-- Data provided --
════════════════

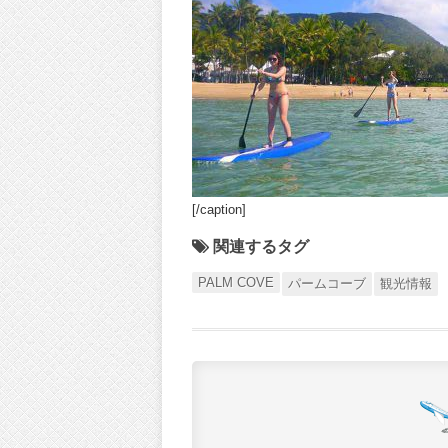
[/caption]
関連するタグ
PALM COVE
パームコーブ
観光情報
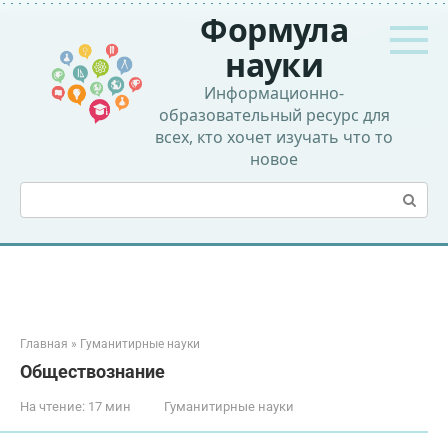
Перейти
Формула
к
контенту
науки
Информационно-
образовательный ресурс для
всех, кто хочет изучать что то
новое
Поиск:
Главная
»
Гуманитирные науки
Обществознание
На чтение:
17 мин
Гуманитирные науки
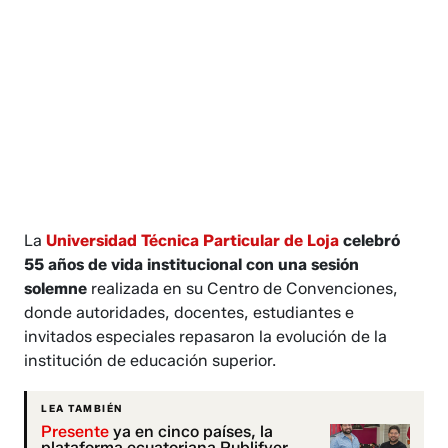
La
Universidad Técnica Particular de Loja
celebró
55 años de vida institucional con una sesión
solemne
realizada en su Centro de Convenciones,
donde autoridades, docentes, estudiantes e
invitados especiales repasaron la evolución de la
institución de educación superior.
LEA TAMBIÉN
Presente
ya en cinco países, la
plataforma ecuatoriana Publifyer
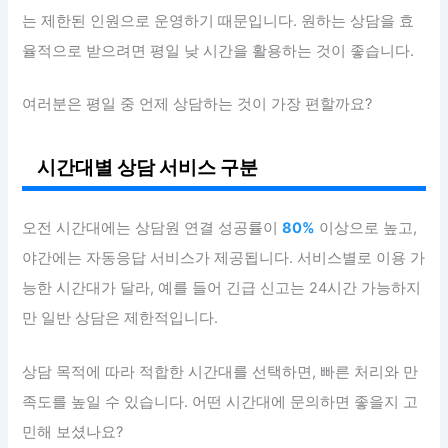
는 제한된 인원으로 운영하기 때문입니다. 원하는 상담을 효
율적으로 받으려면 평일 낮 시간을 활용하는 것이 좋습니다.
여러분은 평일 중 언제 상담하는 것이 가장 편할까요?
시간대별 상담 서비스 구분
오전 시간대에는 상담원 연결 성공률이
80%
이상으로 높고,
야간에는 자동응답 서비스가 제공됩니다. 서비스별로 이용 가
능한 시간대가 달라, 예를 들어 긴급 신고는 24시간 가능하지
만 일반 상담은 제한적입니다.
상담 목적에 따라 적합한 시간대를 선택하면, 빠른 처리와 만
족도를 높일 수 있습니다. 어떤 시간대에 문의하면 좋을지 고
민해 보셨나요?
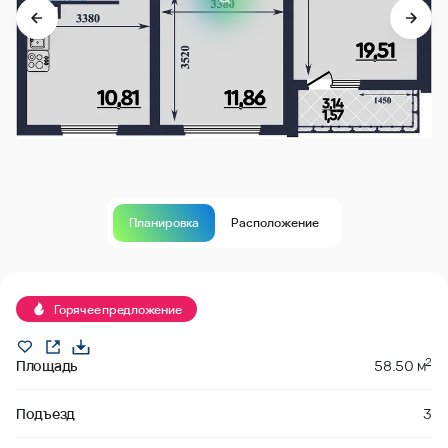
Планировка
Расположение
Горячее предложение
2
Площадь
58.50 м
Подъезд
3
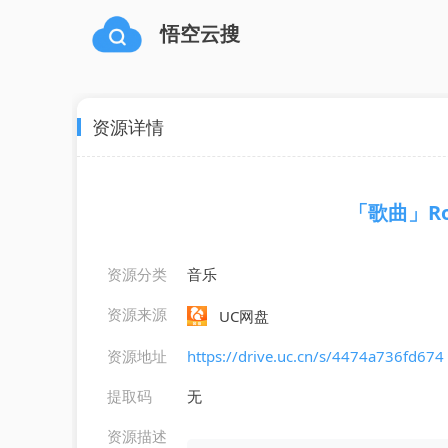
悟空云搜
资源详情
「歌曲」Rosi
资源分类
音乐
资源来源
UC网盘
资源地址
https://drive.uc.cn/s/4474a736fd674
提取码
无
资源描述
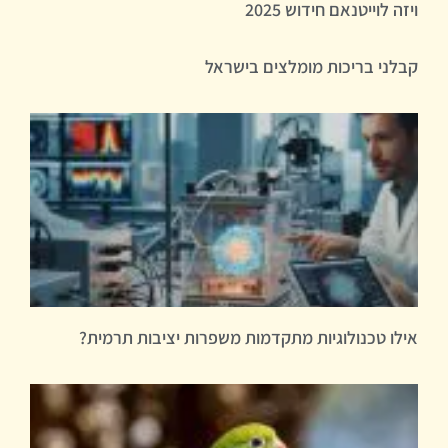
ויזה לוייטנאם חידוש 2025
קבלני בריכות מומלצים בישראל
אילו טכנולוגיות מתקדמות משפרות יציבות תרמית?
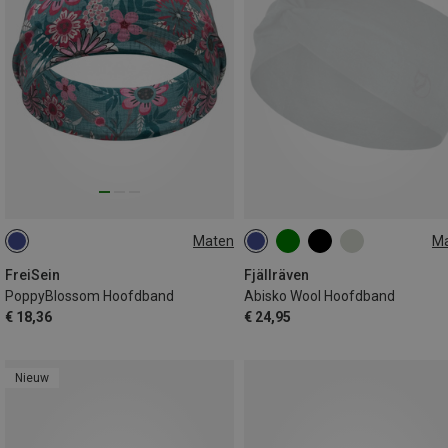
Maten
M
ONE SIZE
ONE SIZE
FreiSein
Fjällräven
PoppyBlossom Hoofdband
Abisko Wool Hoofdband
€ 18,36
€ 24,95
Nieuw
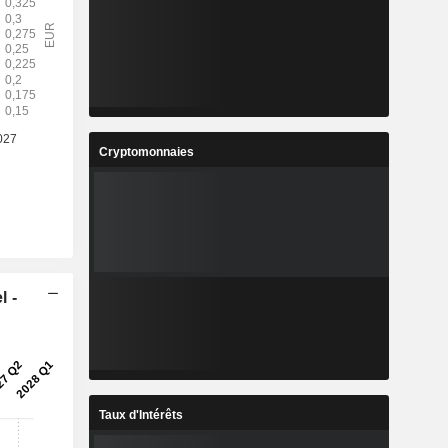
Cryptomonnaies
l -
Taux d'Intérêts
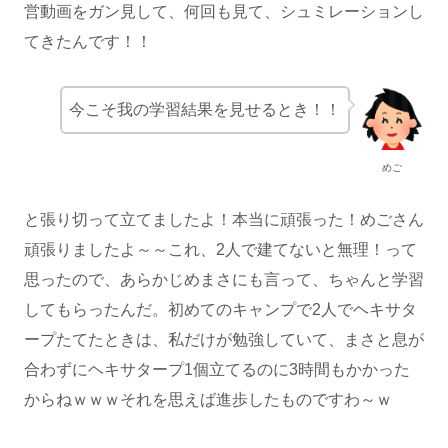
営動画をガン見して、何回も見て、シュミレーションし
てきたんです！！
今こそ我の学習結果を見せるとき！！
めご
と張り切って立てましたよ！本当に頑張った！めごさん
頑張りましたよ～～これ、2人で建てないと無理！って
思ったので、あらかじめまさにも言って、ちゃんと学習
してもらったんだ。初めてのキャンプで2人でヘキサタ
ープたてたときは、私だけが勉強していて、まさと息が
合わずにヘキサタープ1個立てるのに3時間もかかった
からねｗｗｗそれを思えば進歩したものですわ～ｗ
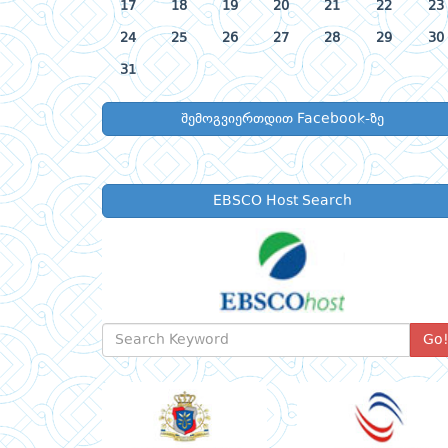
17
18
19
20
21
22
23
24
25
26
27
28
29
30
31
შემოგვიერთდით Facebook-ზე
EBSCO Host Search
Go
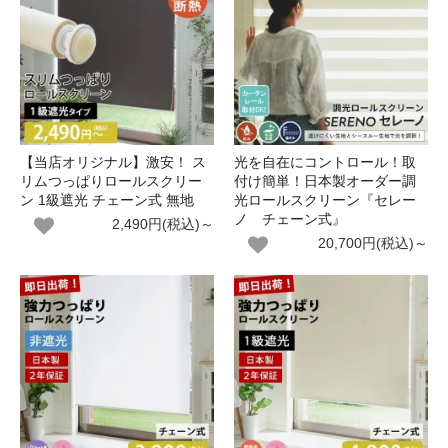
【当店オリジナル】激安！ ス
光を自在にコントロール！取
リムつっぱりロールスクリー
付け簡単！日本製オーダー調
ン 1級遮光 チェーン式 無地
光ロールスクリーン『セレー
ノ チェーン式』
2,490円(税込)～
20,700円(税込)～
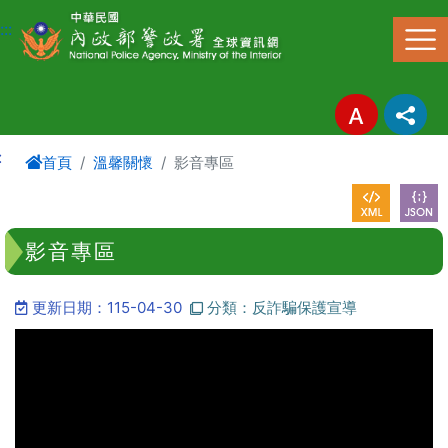
進入內容區塊
:::
:
首頁
溫馨關懷
影音專區
影音專區
更新日期：115-04-30
分類：反詐騙保護宣導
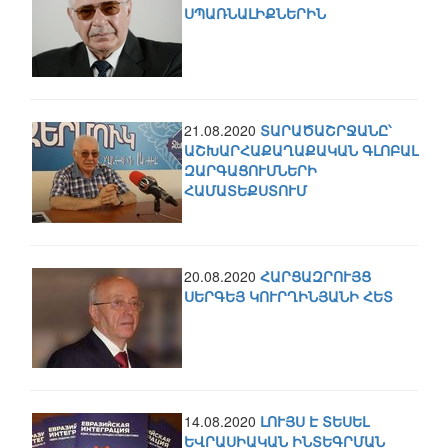
ՍՊԱՌՆԱԼԻՔՆԵՐԻՆ
21.08.2020
ՏԱՐԱԾԱՇՐՋԱՆԸ՝
ԱՇԽԱՐՀԱՔԱՂԱՔԱԿԱՆ ԳԼՈԲԱԼ
ԶԱՐԳԱՑՈՒՄՆԵՐԻ
ՀԱՄԱՏԵՔՍՏՈՒՄ
20.08.2020
ՀԱՐՑԱԶՐՈՒՅՑ
ՍԵՐԳԵՅ ԿՈՒՐՂԻՆՅԱՆԻ ՀԵՏ
14.08.2020
ԼՈՒՅՍ Է ՏԵՍԵԼ
ԵՎՐԱՍԻԱԿԱՆ ԻՆՏԵԳՐՄԱՆ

════════════════

-- What you should do --
Copy out whichever lines of the listing contain the word "Hoofdband".

-- Exercise output --
PoppyBlossom Hoofdband
Abisko Wool Hoofdband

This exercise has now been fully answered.